» DIRECTIONS FOR THIS TASK
Among the entries that follow, locate the line with "Aeropuerto de Barcelona (411, 1603)" and the line with "trekking (341, 596)". Output those lines and all lines in between, exactly, minus the pictures.

» RECORDS PROVIDED
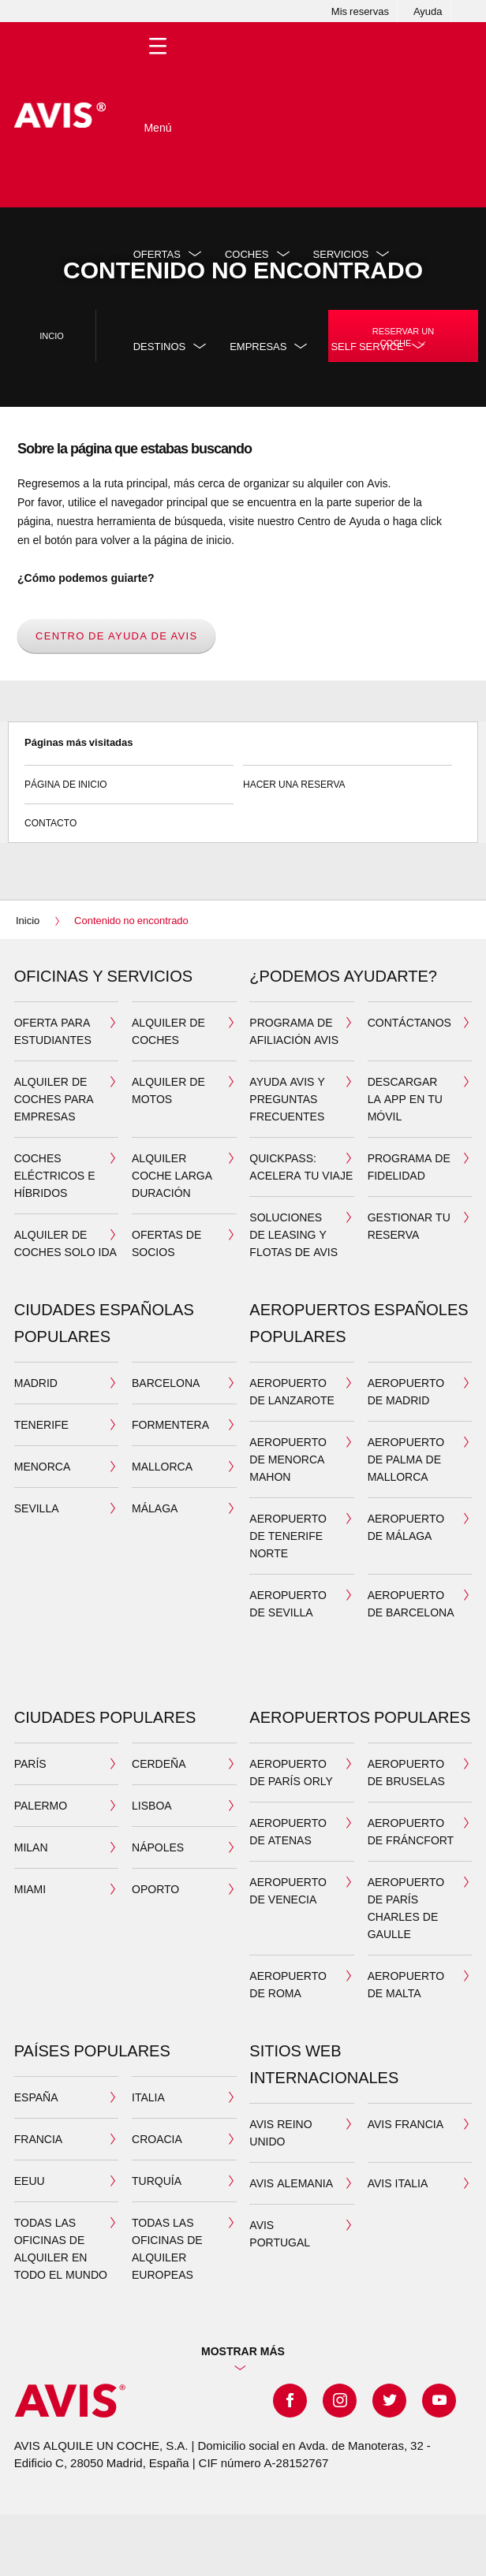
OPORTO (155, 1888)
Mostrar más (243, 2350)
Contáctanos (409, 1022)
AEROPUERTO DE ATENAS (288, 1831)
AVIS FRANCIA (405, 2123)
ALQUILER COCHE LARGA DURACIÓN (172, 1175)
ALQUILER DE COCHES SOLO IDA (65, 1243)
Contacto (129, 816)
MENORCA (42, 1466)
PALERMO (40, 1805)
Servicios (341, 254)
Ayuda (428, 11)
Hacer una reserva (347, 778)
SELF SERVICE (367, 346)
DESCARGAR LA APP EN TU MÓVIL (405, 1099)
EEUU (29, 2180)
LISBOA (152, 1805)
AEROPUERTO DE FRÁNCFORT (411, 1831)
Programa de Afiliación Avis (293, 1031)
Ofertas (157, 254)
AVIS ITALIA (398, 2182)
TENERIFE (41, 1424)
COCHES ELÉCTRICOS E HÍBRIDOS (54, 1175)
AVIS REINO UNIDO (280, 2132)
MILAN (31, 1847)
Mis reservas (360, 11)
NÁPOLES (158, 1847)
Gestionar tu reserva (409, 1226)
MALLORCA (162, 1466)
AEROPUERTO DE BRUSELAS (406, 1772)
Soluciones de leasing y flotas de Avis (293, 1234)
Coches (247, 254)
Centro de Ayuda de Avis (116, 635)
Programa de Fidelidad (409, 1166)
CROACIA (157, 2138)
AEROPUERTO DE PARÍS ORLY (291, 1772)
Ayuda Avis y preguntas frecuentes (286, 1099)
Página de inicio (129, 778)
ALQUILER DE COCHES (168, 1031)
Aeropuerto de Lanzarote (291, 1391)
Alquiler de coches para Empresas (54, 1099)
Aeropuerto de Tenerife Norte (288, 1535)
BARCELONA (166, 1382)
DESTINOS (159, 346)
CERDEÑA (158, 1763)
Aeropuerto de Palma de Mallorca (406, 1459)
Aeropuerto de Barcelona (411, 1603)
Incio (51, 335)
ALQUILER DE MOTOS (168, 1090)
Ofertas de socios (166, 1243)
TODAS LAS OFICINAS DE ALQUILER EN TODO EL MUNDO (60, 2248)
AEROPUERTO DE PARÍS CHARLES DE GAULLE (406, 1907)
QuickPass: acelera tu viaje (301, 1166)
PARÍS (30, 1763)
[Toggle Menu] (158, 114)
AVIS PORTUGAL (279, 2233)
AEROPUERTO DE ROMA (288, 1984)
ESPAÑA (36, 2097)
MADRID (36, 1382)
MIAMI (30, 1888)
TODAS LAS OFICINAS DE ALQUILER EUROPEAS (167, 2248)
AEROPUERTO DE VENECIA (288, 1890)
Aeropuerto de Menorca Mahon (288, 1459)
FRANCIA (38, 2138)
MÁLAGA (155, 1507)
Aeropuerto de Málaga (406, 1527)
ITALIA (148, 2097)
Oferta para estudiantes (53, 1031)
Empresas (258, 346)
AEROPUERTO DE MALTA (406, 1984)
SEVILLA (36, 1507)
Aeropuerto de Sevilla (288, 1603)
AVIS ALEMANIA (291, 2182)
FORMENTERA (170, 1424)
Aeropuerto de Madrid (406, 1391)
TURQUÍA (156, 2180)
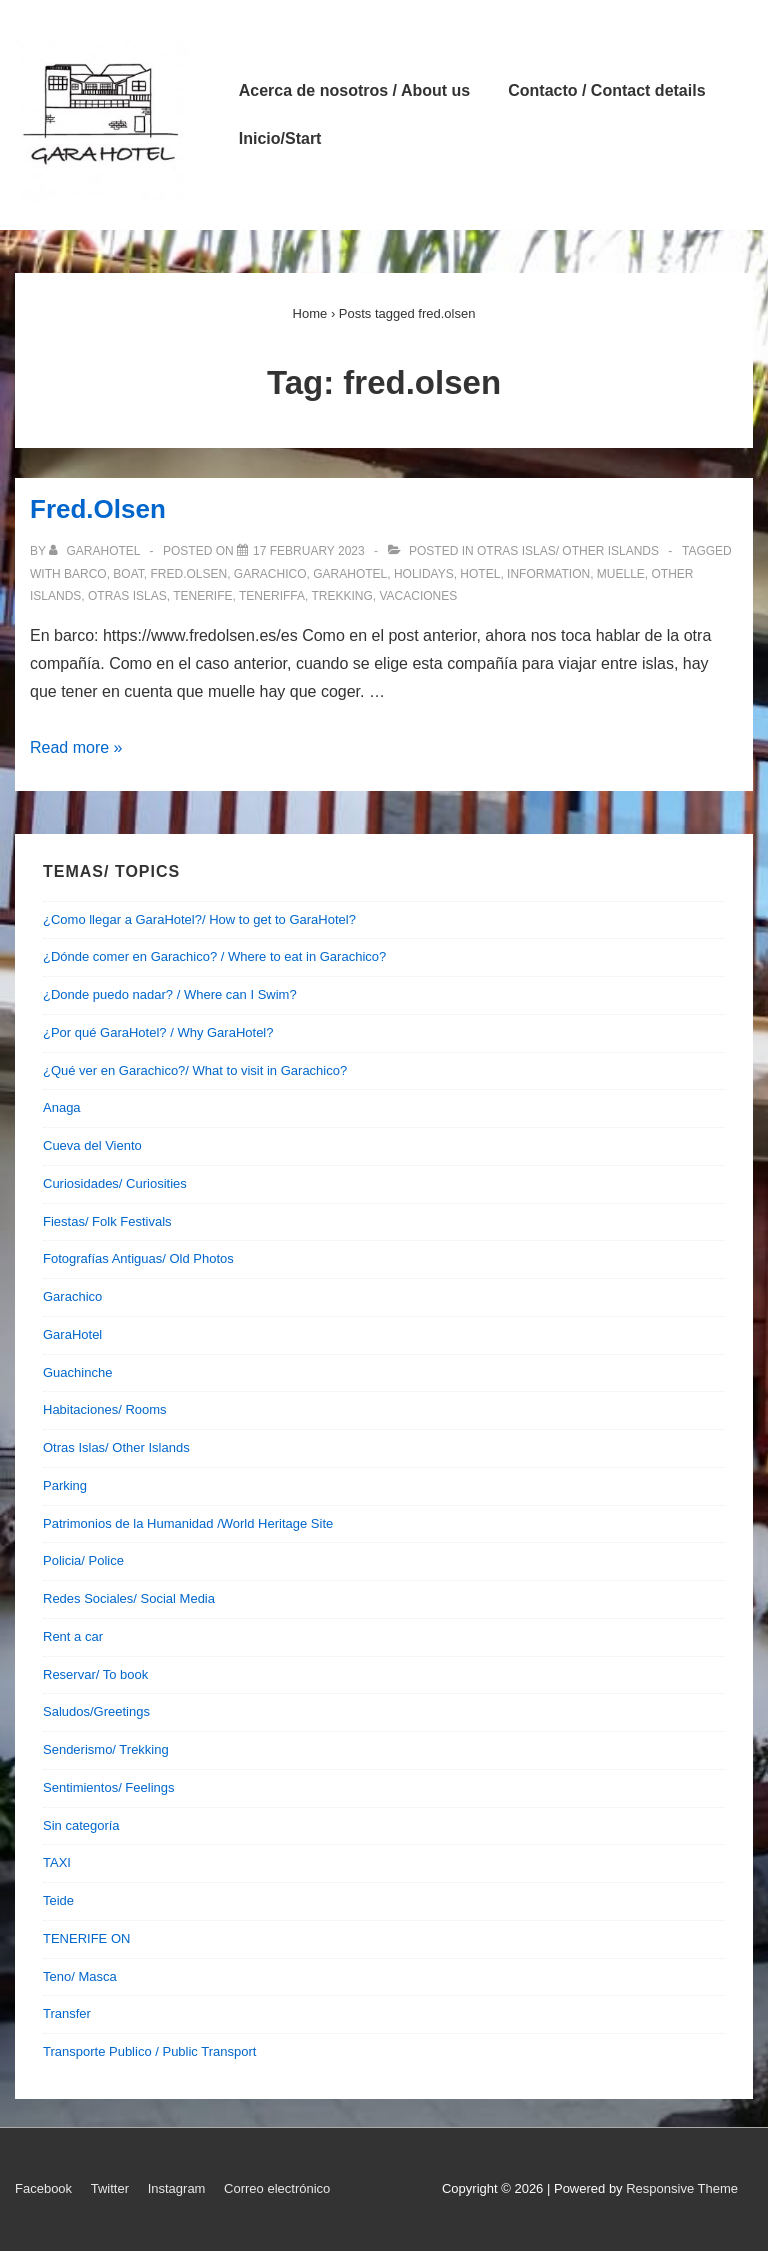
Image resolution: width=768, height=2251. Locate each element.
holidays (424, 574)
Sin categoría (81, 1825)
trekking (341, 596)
---
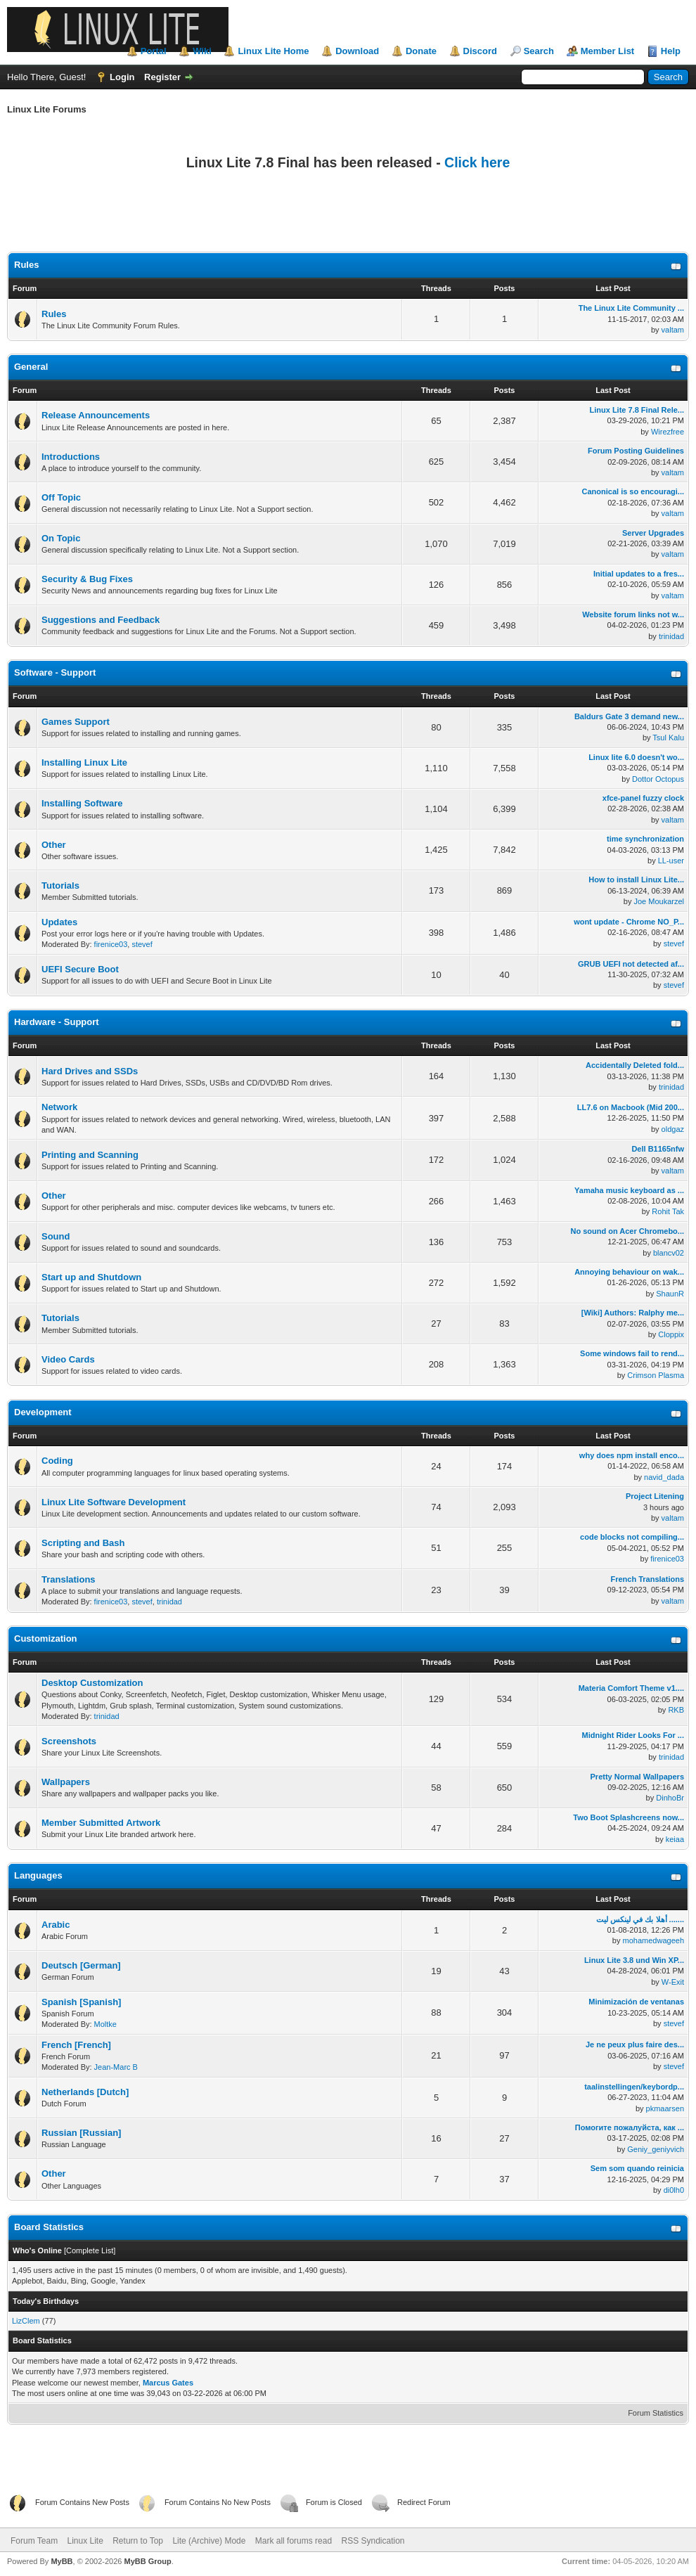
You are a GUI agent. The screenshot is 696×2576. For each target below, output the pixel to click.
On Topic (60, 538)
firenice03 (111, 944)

» TASK RESULT
Aeropuerto de Barcelona (411, 1603)
Incio (51, 335)
ALQUILER DE MOTOS (168, 1090)
Ofertas de socios (166, 1243)
TODAS LAS OFICINAS DE ALQUILER EN TODO EL MUNDO (60, 2248)
AEROPUERTO DE PARÍS CHARLES DE GAULLE (406, 1907)
QuickPass: acelera tu viaje (301, 1166)
PARÍS (30, 1763)
[Toggle Menu] (158, 114)
AVIS PORTUGAL (279, 2233)
AEROPUERTO DE ROMA (288, 1984)
ESPAÑA (36, 2097)
MADRID (36, 1382)
MIAMI (30, 1888)
TODAS LAS OFICINAS DE ALQUILER EUROPEAS (167, 2248)
AEROPUERTO DE VENECIA (288, 1890)
Aeropuerto de Menorca Mahon (288, 1459)
FRANCIA (38, 2138)
MÁLAGA (155, 1507)
Aeropuerto de Málaga (406, 1527)
ITALIA (148, 2097)
Oferta para estudiantes (53, 1031)
Empresas (258, 346)
AEROPUERTO DE MALTA (406, 1984)
SEVILLA (36, 1507)
Aeropuerto de Sevilla (288, 1603)
AVIS ALEMANIA (291, 2182)
FORMENTERA (170, 1424)
Aeropuerto de Madrid (406, 1391)
TURQUÍA (156, 2180)
Image resolution: width=768, height=2251. Locate each element.
holidays (424, 574)
Sin categoría (81, 1825)
trekking (341, 596)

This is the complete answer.